* EXERCISE DESCRIPTION *
Could you repeat all of the entries exactly, leaving out any pictures?

Dataset entries
== == ==

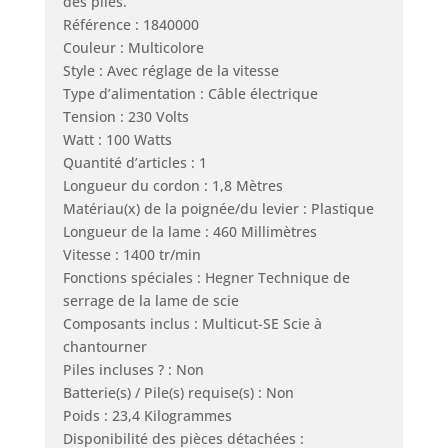
des piles.
Référence : 1840000
Couleur : Multicolore
Style : Avec réglage de la vitesse
Type d’alimentation : Câble électrique
Tension : 230 Volts
Watt : 100 Watts
Quantité d’articles : 1
Longueur du cordon : 1,8 Mètres
Matériau(x) de la poignée/du levier : Plastique
Longueur de la lame : 460 Millimètres
Vitesse : 1400 tr/min
Fonctions spéciales : Hegner Technique de
serrage de la lame de scie
Composants inclus : Multicut-SE Scie à
chantourner
Piles incluses ? : Non
Batterie(s) / Pile(s) requise(s) : Non
Poids : 23,4 Kilogrammes
Disponibilité des pièces détachées :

== == ==

* EXERCISE SOLUTION *
des piles.
Référence : 1840000
Couleur : Multicolore
Style : Avec réglage de la vitesse
Type d’alimentation : Câble électrique
Tension : 230 Volts
Watt : 100 Watts
Quantité d’articles : 1
Longueur du cordon : 1,8 Mètres
Matériau(x) de la poignée/du levier : Plastique
Longueur de la lame : 460 Millimètres
Vitesse : 1400 tr/min
Fonctions spéciales : Hegner Technique de
serrage de la lame de scie
Composants inclus : Multicut-SE Scie à
chantourner
Piles incluses ? : Non
Batterie(s) / Pile(s) requise(s) : Non
Poids : 23,4 Kilogrammes
Disponibilité des pièces détachées :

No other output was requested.